She seemed to be dressed for church, not a protest.  Her hat, winter coat, and plaid dress spoke of class. Her bone straight posture, cat-eyed glasses and the way she defiantly stared out of that bus window, spoke of her strength. That image of Rosa Parks on the front of the bus in Montgomery, Alabama has become the omnipresent image of the civil rights movement.

That image and the ideal it embodies wasn’t far from my psyche as I joined the recent fervor for justice, police training and civil rights following the deaths of Trayvon Martin, Michael Brown, and Eric Garner. I felt a part of something necessary, something transformative, something historical. I’m the child of a father who went to jail multiple times for protesting during the civil rights movement, and a mom who sent me to lab school where we sang the National Negro Anthem every morning, and then on to Tuskegee University.  I was raised understanding that being Black was beautiful, but also burdensome.  It came with a responsibility.  My soul is woven with the chords of James Brown’s, I’m Black and I’m Proud and my heart beats to words of Sam Cooke’s A Change is Gonna Come.”

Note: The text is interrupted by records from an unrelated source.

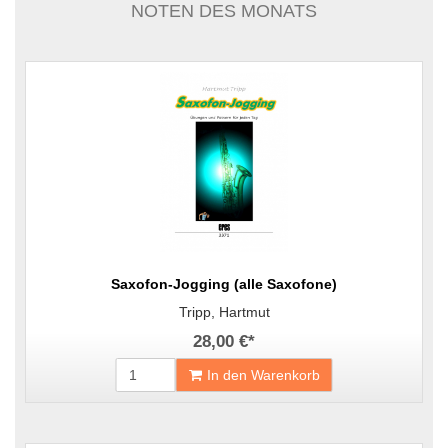
NOTEN DES MONATS
Saxofon-Jogging (alle Saxofone)
Tripp, Hartmut
28,00 €
*
In den Warenkorb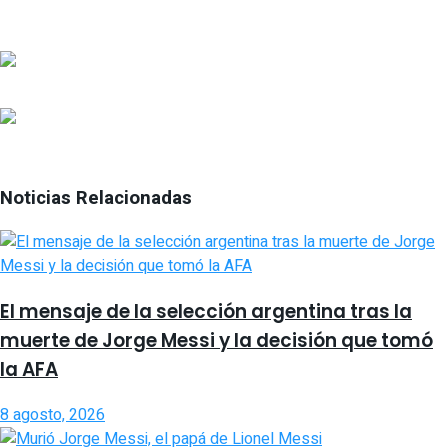
Noticias Relacionadas
El mensaje de la selección argentina tras la
muerte de Jorge Messi y la decisión que tomó
la AFA
8 agosto, 2026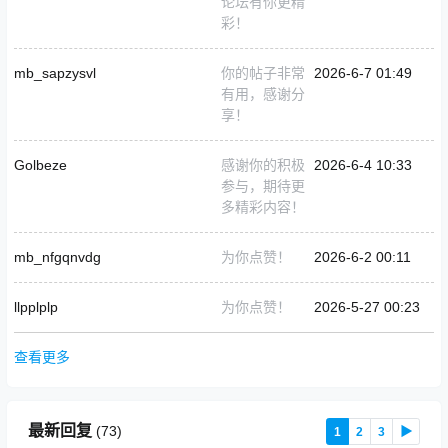
论坛有你更精
彩！
mb_sapzysvl
你的帖子非常
2026-6-7 01:49
有用，感谢分
享！
Golbeze
感谢你的积极
2026-6-4 10:33
参与，期待更
多精彩内容！
mb_nfgqnvdg
为你点赞！
2026-6-2 00:11
llpplplp
为你点赞！
2026-5-27 00:23
查看更多
最新回复
(
73
)
1
2
3
▶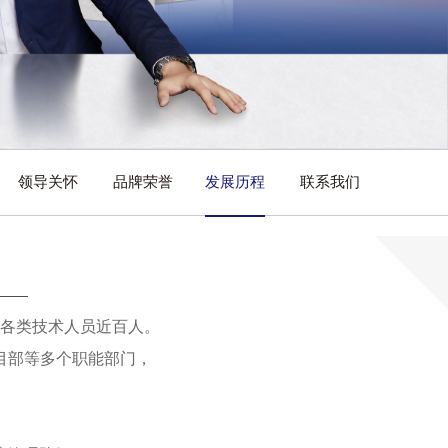
领导关怀
品牌荣誉
发展历程
联系我们
中各类技术人员近百人。
目部等多个职能部门，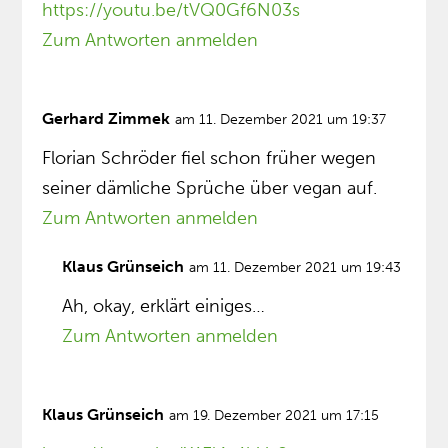
https://youtu.be/tVQ0Gf6N03s
Zum Antworten anmelden
Gerhard Zimmek
am 11. Dezember 2021 um 19:37
Florian Schröder fiel schon früher wegen
seiner dämliche Sprüche über vegan auf.
Zum Antworten anmelden
Klaus Grünseich
am 11. Dezember 2021 um 19:43
Ah, okay, erklärt einiges…
Zum Antworten anmelden
Klaus Grünseich
am 19. Dezember 2021 um 17:15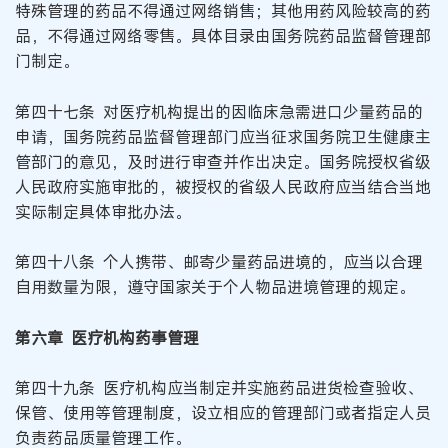
特殊管理的药品不得通过网络销售；其他用药风险较高的药
品，不得通过网络零售。具体目录由国务院药品监督管理部
门制定。
第四十七条 对医疗机构提出的因临床急需进口少量药品的
申请，国务院药品监督管理部门应当征求国务院卫生健康主
管部门的意见，及时进行审查并作出决定。国务院授权省级
人民政府实施审批的，被授权的省级人民政府应当结合当地
实际制定具体审批办法。
第四十八条 个人携带、邮寄少量药品进境的，应当以合理
自用数量为限，遵守国家关于个人物品进境管理的规定。
第六章 医疗机构药事管理
第四十九条 医疗机构应当制定并实施药品进货检查验收、
保管、使用等管理制度，设立相应的管理部门或者指定人员
负责药品质量管理工作。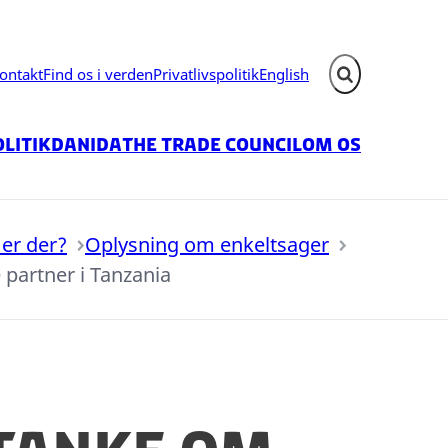
ontakt
Find os i verden
Privatlivspolitik
English
Fold søgefelt ud
litik
Danida
The Trade Council
Om os
er der?
Oplysning om enkeltsager
partner i Tanzania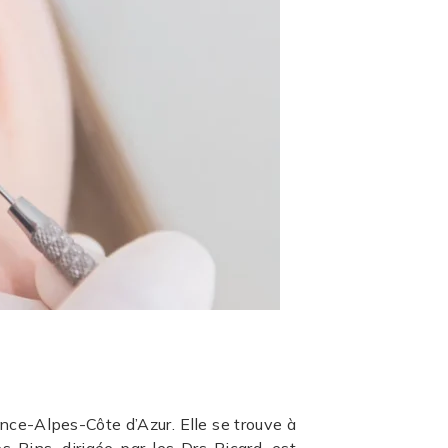
s
nce-Alpes-Côte d’Azur. Elle se trouve à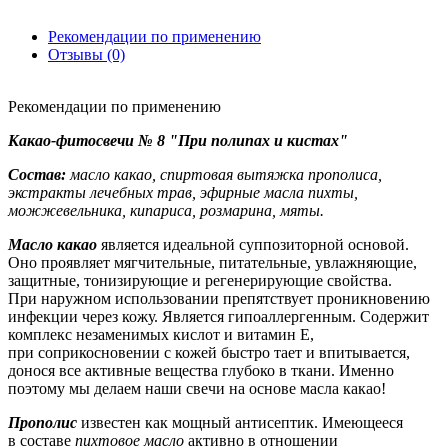
Рекомендации по применению
Отзывы (0)
Рекомендации по применению
Какао-фитосвечи № 8 "При полипах и кистах"
Состав:
масло какао, спиртовая вытяжка прополиса,
экстракты лечебных трав, эфирные масла пихты,
можжевельника, кипариса, розмарина, мяты.
Масло какао
является идеальной суппозиторной основой.
Оно проявляет мягчительные, питательные, увлажняющие,
защитные, тонизирующие и регенерирующие свойства.
При наружном использовании препятствует проникновению
инфекции через кожу. Является гипоаллергенным. Содержит
комплекс незаменимых кислот и витамин Е,
при соприкосновении с кожей быстро тает и впитывается,
донося все активные вещества глубоко в ткани. Именно
поэтому мы делаем наши свечи на основе масла какао!
Прополис
известен как мощный антисептик. Имеющееся
в составе
пихтовое масло
активно в отношении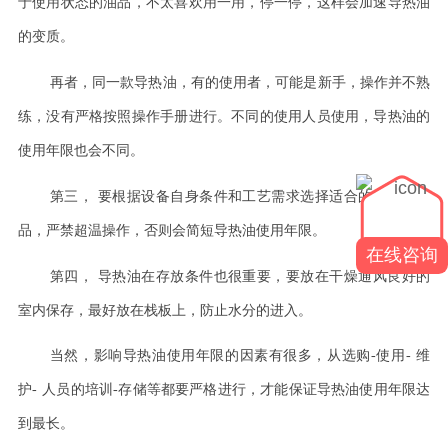
于使用状态的油品，不太喜欢用一用，停一停，这样会加速导热油
的变质。
再者，同一款导热油，有的使用者，可能是新手，操作并不熟
练，没有严格按照操作手册进行。不同的使用人员使用，导热油的
使用年限也会不同。
第三，
要根据设备自身条件和工艺需求选择适合的导热油产
品，严禁超温操作，否则会简短导热油使用年限。
在线咨询
第四，
导热油在存放条件也很重要，要放在干燥通风良好的
室内保存，最好放在栈板上，防止水分的进入。
当然，影响导热油使用年限的因素有很多，从选购
-
使用
-
维
护
-
人员的培训
-
存储等都要严格进行，才能保证导热油使用年限达
到最长。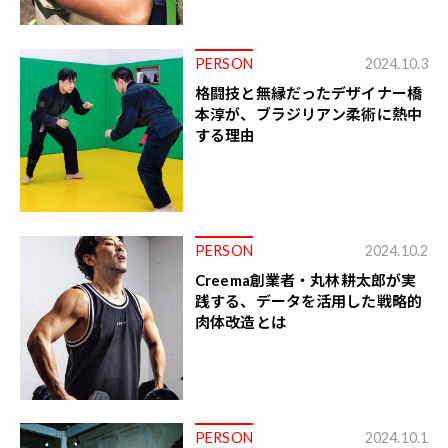
PERSON
2024.10.3
格闘技と無縁だったデザイナー橋
本淳が、ブラジリアン柔術に熱中
する理由
PERSON
2024.10.2
Creema創業者・丸林耕太郎が実
践する、データを活用した戦略的
肉体改造とは
PERSON
2024.10.1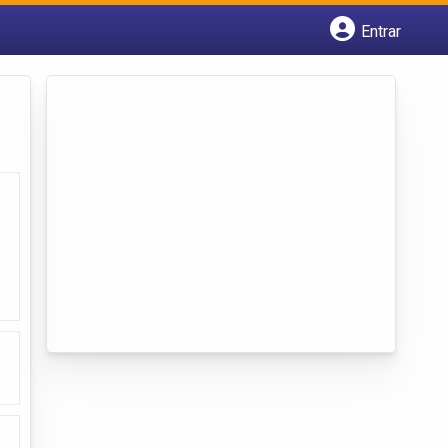
Entrar
Cadastrar empresa
Fazer login
Criar conta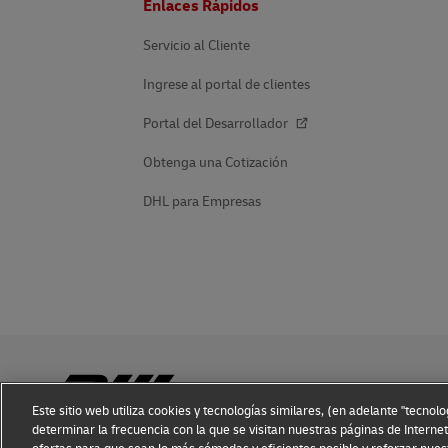
Enlaces Rápidos
de
página
Servicio al Cliente
Ingrese al portal de clientes
Portal del Desarrollador
Obtenga una Cotización
DHL para Empresas
Este sitio web utiliza cookies y tecnologías similares, (en adelante "tecnol
determinar la frecuencia con la que se visitan nuestras páginas de Internet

I’m also that same child who needed to read everything: the back of the cereal box while I ate on weekend mornings, books with a flashlight hidden under the covers hours after I was supposed to be asleep, every magazine, book, and pamphlet that my parents left laying around.  So after every questionable death of a Black man or child,  I read, not just  the countless articles, but the accompanying comments.  I was ravenous to know what the world was thinking and feeling. But, when you gorge, inevitably you eat some bad stuff and get sick.  Similarly, the comments around the boycotting Black Friday made me nauseous.

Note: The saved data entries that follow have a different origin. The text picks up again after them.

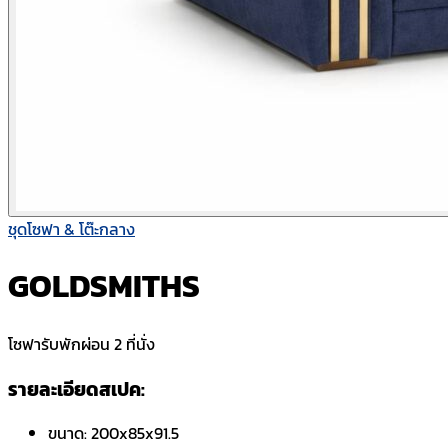
ชุดโซฟา & โต๊ะกลาง
GOLDSMITHS
โซฟารับพักผ่อน 2 ที่นั่ง
รายละเอียดสเปค:
ขนาด:
200x85x91.5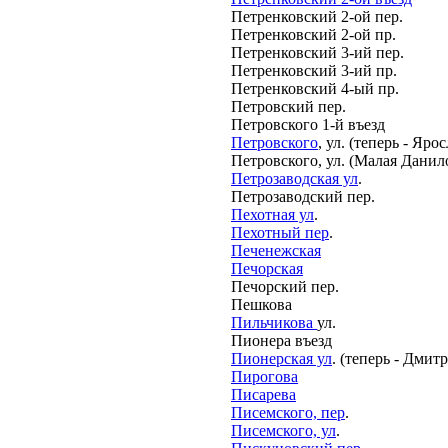
Петренковский 2-ой пер.
Петренковский 2-ой пр.
Петренковский 3-ий пер.
Петренковский 3-ий пр.
Петренковский 4-ый пр.
Петровский пер.
Петровского 1-й въезд
Петровского
, ул. (теперь - Яр
Петровского, ул. (Малая Данил
Петрозаводская ул
.
Петрозаводский пер.
Пехотная ул
.
Пехотный пер
.
Печенежская
Печорская
Печорский пер.
Пешкова
Пильчикова
ул.
Пионера въезд
Пионерская ул
. (теперь - Дмит
Пирогова
Писарева
Писемского, пер
.
Писемского, ул
.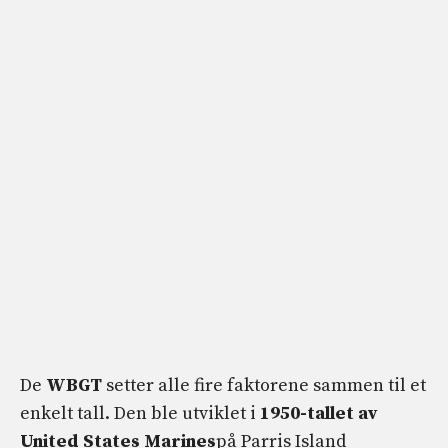
De
WBGT
setter alle fire faktorene sammen til et
enkelt tall. Den ble utviklet i
1950-tallet av
United States Marines
på Parris Island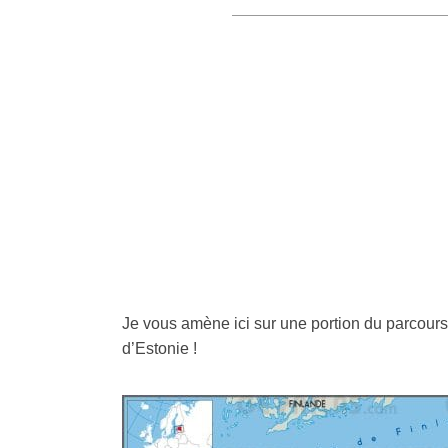
Je vous amène ici sur une portion du parcours
d’Estonie !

I am proudly ignoring those boycotts and will go out shopping. These calls for boycotts will lead to nothing.

Protesting police brutality by protesting shopping? That’s a mixed message at best, not sure how that will create any change.

I don’t see how not getting my child the Xbox he wants at the best price is going to change a damn thing.

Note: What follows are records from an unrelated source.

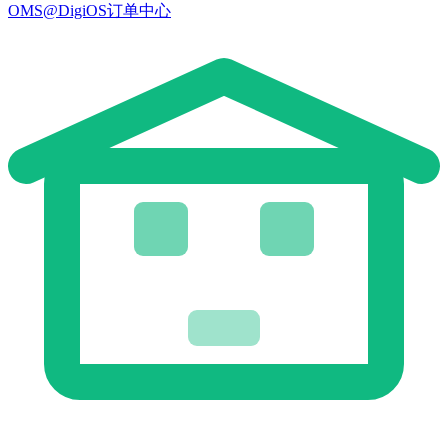
OMS@DigiOS订单中心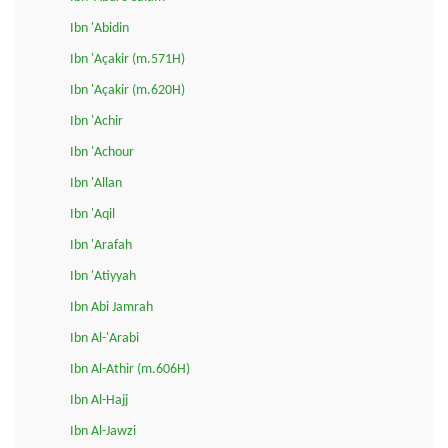
Ibn 'Abidin
Ibn 'Açakir (m.571H)
Ibn 'Açakir (m.620H)
Ibn 'Achir
Ibn 'Achour
Ibn 'Allan
Ibn 'Aqil
Ibn 'Arafah
Ibn 'Atiyyah
Ibn Abi Jamrah
Ibn Al-'Arabi
Ibn Al-Athir (m.606H)
Ibn Al-Hajj
Ibn Al-Jawzi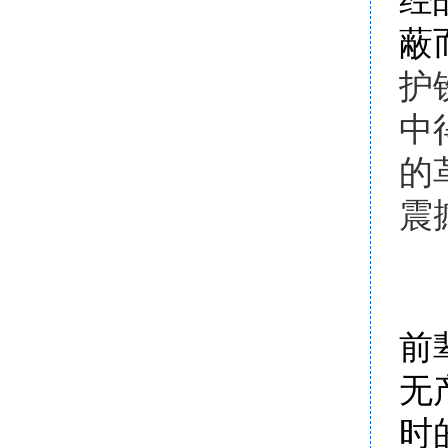
经
蔽
护
中
的
震
前
无
时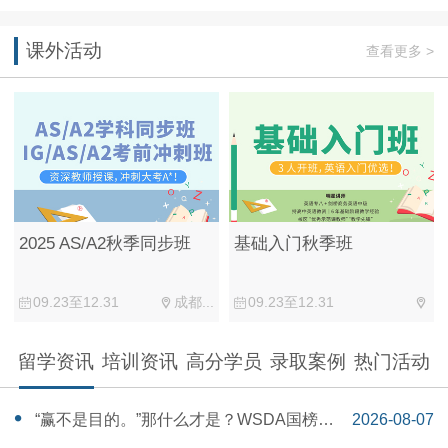
课外活动
查看更多 >
2025 AS/A2秋季同步班
基础入门秋季班
09.23至12.31
成都...
09.23至12.31
留学资讯
培训资讯
高分学员
录取案例
热门活动
“赢不是目的。”那什么才是？WSDA国榜第
2026-08-07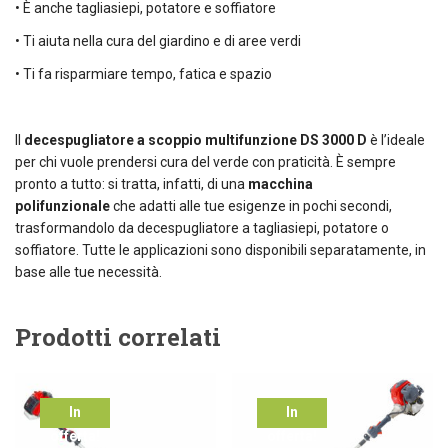
• È anche tagliasiepi, potatore e soffiatore
• Ti aiuta nella cura del giardino e di aree verdi
• Ti fa risparmiare tempo, fatica e spazio
Il
decespugliatore a scoppio multifunzione DS 3000 D
è l’ideale
per chi vuole prendersi cura del verde con praticità. È sempre
pronto a tutto: si tratta, infatti, di una
macchina
polifunzionale
che adatti alle tue esigenze in pochi secondi,
trasformandolo da decespugliatore a tagliasiepi, potatore o
soffiatore. Tutte le applicazioni sono disponibili separatamente, in
base alle tue necessità.
Prodotti correlati
In
In
offerta!
offerta!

These comments were written by Black people. Where was the unity? Didn’t they see that it was time to get off the damn bus? I felt discouraged.  There would be no revolution, no change.  There would only be burned cars, looted buildings. broken hearts, tense race relations, and more police brutality.  Did our collective activism get buried with King, Parks and X?  Were we so lost, so divided that we couldn’t organize and unite for change, to save the lives our Black boys and men?

Often my questions get answered as I sleep.  I like to think my deceased mother and I have conversations at night where we curl up on the our old, ugly orange couch and chat.  By the end of those exchanges, all storms in my mind and heart were replace with a mild wind. Evidently, mom and I hungout the night before Black Friday because I woke up the next morning knowing that I had simplified history, or rather, history had been simplified for me. History is presented to us in snapshots. It’s tied up in neat stories.  When you take a moment to think about it, Rosa Parks and many like her ,boycotted the bus system for 381 days; but, some people most definitely got on those buses.  Perhaps more people rode buses than didn’t.  They needed to get to work to feed their families; they didn’t think the boycott would be effective;  they were scared.  Were social media around, they too would have voiced their lack of support for the boycott.  The boycott went on –still.  Rosa Parks didn’t get on a bus.  Many people didn’t get on a bus.  All that matters is that enough didn’t get on that bus.  To make a difference, all you need is enough.